Après la dernière trouvaille du sénateur Laurent Lafon, qui avait déjà imaginé recréer l’ORTF en réunissant France Télévisions et Radio France, à savoir la mission d’information sur la « régulation de l’information dans l’espace numérique », vite  rebaptisée commission d’enquête, voilà que surgit le rapport Lasserre comme un décret de salut public.

Dix-sept recommandations « facilement applicables », un baromètre annuel de l’« impartialité », des chartes éditoriales, des CHIPIP renforcés, des vigiles du pluralisme… Tout ça pour quoi ? Pour que France Télévisions, Radio France et consorts ne puissent plus être accusés de partialité ? Lunaire !! C’est une tentative de censure institutionnalisée, drapée pour faire la farce dans les oripeaux vertueux de l’objectivité.

L’impartialité, nous dit-on, porte une « dimension objective et subjective ». Traduction : on va exiger des journalistes du service public qu’ils pensent correctement, qu’ils évitent les « biais perçus », qu’ils distinguent bien l’humour de l’information (recommandation 16, un bijou) et qu’ils respectent une « obligation de réserve » sur les réseaux (recommandation 17). Autrement dit : taisez-vous ou alignez-vous. Demander l’unanimité sur des sujets clivants, c’est comme interroger des aveugles de naissance s’ils veulent bien « voir » la lumière.
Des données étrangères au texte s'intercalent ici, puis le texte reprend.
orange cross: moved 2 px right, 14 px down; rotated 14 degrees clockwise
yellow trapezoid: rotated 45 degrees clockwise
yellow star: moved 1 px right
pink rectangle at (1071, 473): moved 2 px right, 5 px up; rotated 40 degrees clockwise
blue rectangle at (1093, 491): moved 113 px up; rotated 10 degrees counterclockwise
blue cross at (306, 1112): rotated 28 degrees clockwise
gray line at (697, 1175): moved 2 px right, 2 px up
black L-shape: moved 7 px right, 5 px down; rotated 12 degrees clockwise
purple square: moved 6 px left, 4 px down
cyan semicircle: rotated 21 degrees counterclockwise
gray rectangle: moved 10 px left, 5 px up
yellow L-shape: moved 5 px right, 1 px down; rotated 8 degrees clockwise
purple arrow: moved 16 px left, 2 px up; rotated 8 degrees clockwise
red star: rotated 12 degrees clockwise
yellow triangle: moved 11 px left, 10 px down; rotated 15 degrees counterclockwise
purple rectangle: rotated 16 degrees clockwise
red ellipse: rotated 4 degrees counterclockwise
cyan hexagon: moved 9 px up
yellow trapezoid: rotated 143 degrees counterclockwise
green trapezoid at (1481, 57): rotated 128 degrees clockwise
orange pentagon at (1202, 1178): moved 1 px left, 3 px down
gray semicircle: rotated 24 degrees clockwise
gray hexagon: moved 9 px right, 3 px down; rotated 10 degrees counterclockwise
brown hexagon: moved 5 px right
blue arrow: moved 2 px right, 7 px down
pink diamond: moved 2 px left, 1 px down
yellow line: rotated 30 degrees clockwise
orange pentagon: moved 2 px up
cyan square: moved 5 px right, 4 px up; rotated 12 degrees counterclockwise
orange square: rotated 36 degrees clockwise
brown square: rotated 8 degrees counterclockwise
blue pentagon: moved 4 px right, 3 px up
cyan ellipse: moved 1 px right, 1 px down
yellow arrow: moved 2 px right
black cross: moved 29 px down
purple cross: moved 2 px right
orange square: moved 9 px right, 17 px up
L’exercice est absurde, pervers, et surtout révélateur d’une angoisse profonde : celle d’un pouvoir qui ne supporte plus qu’on le conteste.

Car enfin, de quoi parle-t-on ? D’un audiovisuel public financé par l’argent du contribuable, historiquement accusé de servir de courroie de transmission à la doxa progressiste et macron-compatible. Face aux critiques légitimes venues de larges pans de la population, la réponse n’est pas plus de pluralisme réel, plus de débats contradictoires sans tabous, non : c’est plus de contrôle

Arcom renforcée (alors même que Martin Ajdari est englué dans une histoire de non dénonciation via l’article 40 d’agressions sexuelles sur un plateau de France 3 lorsqu’il était en charge et était qu’il pensait avoir étouffé en signant lui-même un protocole !), plaintes mieux traitées, baromètre public pour humilier les récalcitrants, figures « emblématiques » désignées pour donner l’illusion du pluralisme… Le service public doit « trouver la voie étroite » entre liberté éditoriale et neutralité. En réalité, il s’agit de verrouiller la narration officielle tout en prétendant l’ouvrir. Orwell applaudit des deux mains.

Bruno Lasserre, l’auteur de cette incroyable censure qui ne dit pas son nom, vice-président honoraire du Conseil d’État, proche d’Emmanuel Macron qui l’a nommé à ce poste en 2018, osé parler d’ « amélioration ». Voilà cet homme « fasciné » par le président selon les portraits flatteurs de l’époque, recyclé en gardien du temple de l’impartialité macronienne.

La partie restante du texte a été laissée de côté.